There is this tendency on the internet to pretend that everything is easy. You want to become a rocket scientist? Just read a few articles! You want to become president? Just start spewing your opinions online! You want to be a Data scientist? Well if you can 1 and 1 you’re halfway there!
The thing is, not only is it not true, by pretending it is we end up steering a lot of people down the wrong paths. Not everybody can be everything. If you’re just over four foot, you probably shouldn’t try to play professional basketball. Similarly, if you don’t have the right intellectual skill set then you’re better off investing your efforts in a different direction than trying to be something that will ultimately feel like you’re banging your head into a wall.
So what skills do you need in order to become a data scientist?
You Need to Be Able to Program
Sure, some companies might use a software package like Matlab or Octave, but the majority of companies instead have their own data analysis software programmed in Java, Python, Scala or Ruby (here’s some great advice about how to program in Java). In order to be able to use these correctly, you really should know how to program in them.

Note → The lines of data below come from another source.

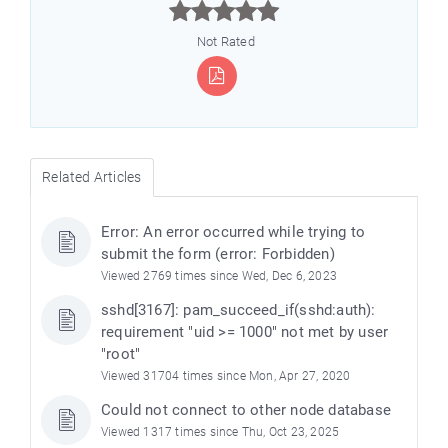



Not Rated
Related Articles
Error: An error occurred while trying to
submit the form (error: Forbidden)
Viewed 2769 times since Wed, Dec 6, 2023
sshd[3167]: pam_succeed_if(sshd:auth):
requirement "uid >= 1000" not met by user
"root"
Viewed 31704 times since Mon, Apr 27, 2020
Could not connect to other node database
Viewed 1317 times since Thu, Oct 23, 2025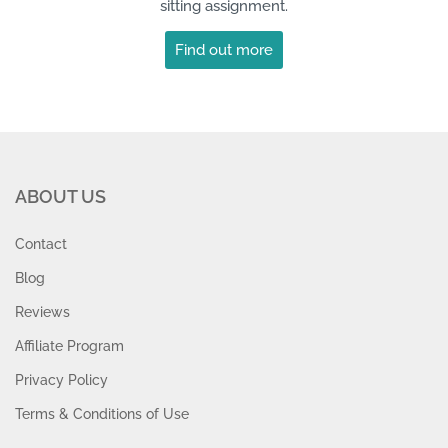
sitting assignment.
Find out more
ABOUT US
Contact
Blog
Reviews
Affiliate Program
Privacy Policy
Terms & Conditions of Use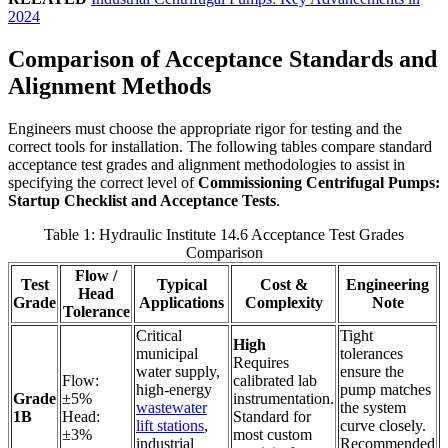
2024
Comparison of Acceptance Standards and
Alignment Methods
Engineers must choose the appropriate rigor for testing and the
correct tools for installation. The following tables compare standard
acceptance test grades and alignment methodologies to assist in
specifying the correct level of
Commissioning Centrifugal Pumps:
Startup Checklist and Acceptance Tests
.
Table 1: Hydraulic Institute 14.6 Acceptance Test Grades
Comparison
Flow /
Test
Typical
Cost &
Engineering
Head
Grade
Applications
Complexity
Note
Tolerance
Critical
Tight
High
municipal
tolerances
Requires
water supply,
ensure the
Flow:
calibrated lab
high-energy
pump matches
Grade
±5%
instrumentation.
wastewater
the system
1B
Head:
Standard for
lift stations
,
curve closely.
±3%
most custom
industrial
Recommended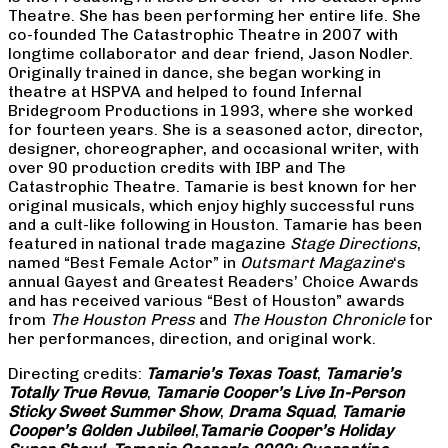
Theatre. She has been performing her entire life. She
co-founded The Catastrophic Theatre in 2007 with
longtime collaborator and dear friend, Jason Nodler.
Originally trained in dance, she began working in
theatre at HSPVA and helped to found Infernal
Bridegroom Productions in 1993, where she worked
for fourteen years. She is a seasoned actor, director,
designer, choreographer, and occasional writer, with
over 90 production credits with IBP and The
Catastrophic Theatre. Tamarie is best known for her
original musicals, which enjoy highly successful runs
and a cult-like following in Houston. Tamarie has been
featured in national trade magazine
Stage Directions
,
named “Best Female Actor” in
Outsmart Magazine
‘s
annual Gayest and Greatest Readers’ Choice Awards
and has received various “Best of Houston” awards
from
The Houston Press
and
The Houston Chronicle
for
her performances, direction, and original work.
Directing credits:
Tamarie’s Texas Toast
,
Tamarie’s
Totally True Revue
,
Tamarie Cooper’s Live In-Person
Sticky Sweet Summer Show
,
Drama Squad
,
Tamarie
Cooper’s Golden Jubilee!
,
Tamarie Cooper’s Holiday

After all, when a client or your boss wants you to adjust program or integrate a new algorithm into it and you don’t have the knowhow to do so, then you’re not going to look very good. In fact, at that moment you’re failing as a data scientist. Not because you don’t know the numbers, but because you can’t apply them.

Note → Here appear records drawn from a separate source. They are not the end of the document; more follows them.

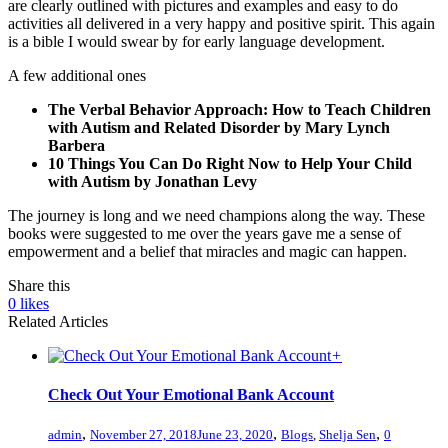
are clearly outlined with pictures and examples and easy to do
activities all delivered in a very happy and positive spirit. This again
is a bible I would swear by for early language development.
A few additional ones
The Verbal Behavior Approach: How to Teach Children
with Autism and Related Disorder by Mary Lynch
Barbera
10 Things You Can Do Right Now to Help Your Child
with Autism by Jonathan Levy
The journey is long and we need champions along the way. These
books were suggested to me over the years gave me a sense of
empowerment and a belief that miracles and magic can happen.
Share this
0
likes
Related Articles
+
Check Out Your Emotional Bank Account
,
,
,
admin
November 27, 2018
June 23, 2020
Blogs
,
Shelja Sen
0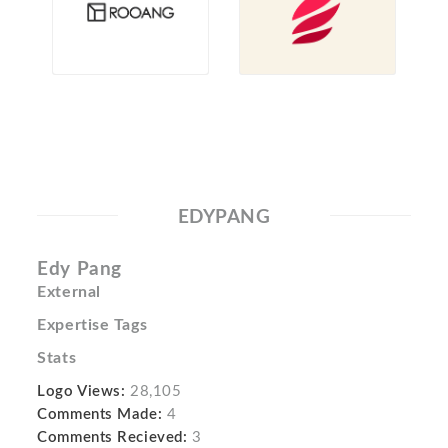
EDYPANG
Edy Pang
External
Expertise Tags
Stats
Logo Views:
28,105
Comments Made:
4
Comments Recieved:
3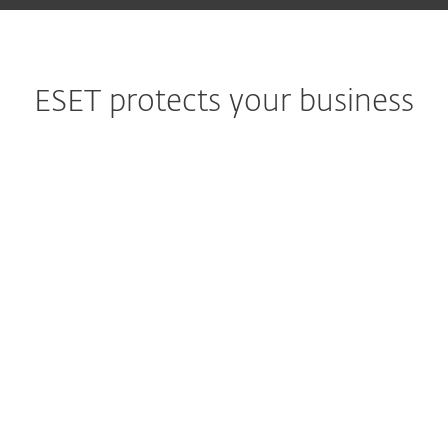
ESET protects your business
Government
"I am fully satisfied and can certainly
recommend ESET to all of the IS departments in
town halls in France."
Chelles Town Hall
1000+ seats
Finance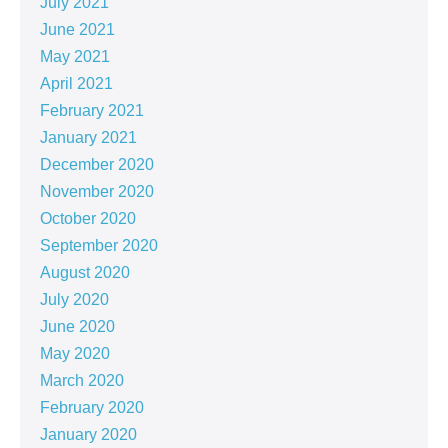
July 2021
June 2021
May 2021
April 2021
February 2021
January 2021
December 2020
November 2020
October 2020
September 2020
August 2020
July 2020
June 2020
May 2020
March 2020
February 2020
January 2020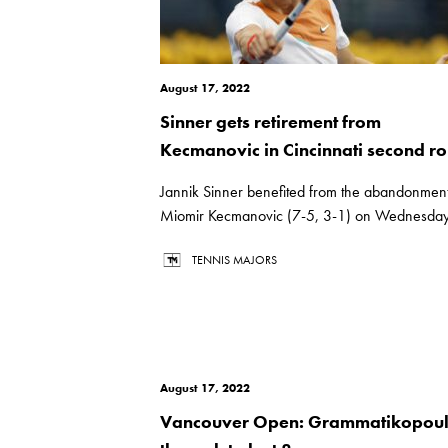
August 17, 2022
Sinner gets retirement from
Kecmanovic in Cincinnati second r
Jannik Sinner benefited from the abandonment
Miomir Kecmanovic (7-5, 3-1) on Wednesday.
TENNIS MAJORS
August 17, 2022
Vancouver Open: Grammatikopou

Think you’ll pick these languages up on the job? It’s possible, but unless you’re a genius, it’s not likely. In fact, you should probably start learning them now, because otherwise when they give you a program that is ten thousand lines long and expects you to modify it, you’re probably already too late to learn what you need to.
Big Data Software
The current boom in data that’s going on is hugely beneficial for finding out what is going on, why people do what they do and how to either make money from that or to deliver better services. That said, it does mean that data scientists suddenly have to work with an entirely new realm of software packages and computers.
Standard desktops that you are generally going to be familiar with won’t be able to deal with the data or the software packages that are out there. And so you’ll have to learn how to do redistributive processing and that means understanding map-reduce, distributive file systems and being able to use Hadoop. Don’t know what that is? Then you better find out!
Then there’s data cleaning. You see, when you’re following a course to learn how to become a data scientist, they’ll generally provide you with the data package right there, scrubbed of strange anomalies and weird entries.
That’s not how the real world works. Their data is ugly. There people and machines have done strange things. For that reason, you’ve got to know how to clean up your data, what you can eliminate without creating a problem and when you’re going to be corrupting your data simply by erasing an entry or altering it.
Of course, you’ll also need to know how to tweak the data. And that means learning yet more, as that’s best done in UNIX. Are you familiar with it? Have you worked with commands like sed, grep, tr, cut, sort, awk, and map/reduce? Well, then add that to your list of things that you really want to have mastered before you actually get a data analysis job.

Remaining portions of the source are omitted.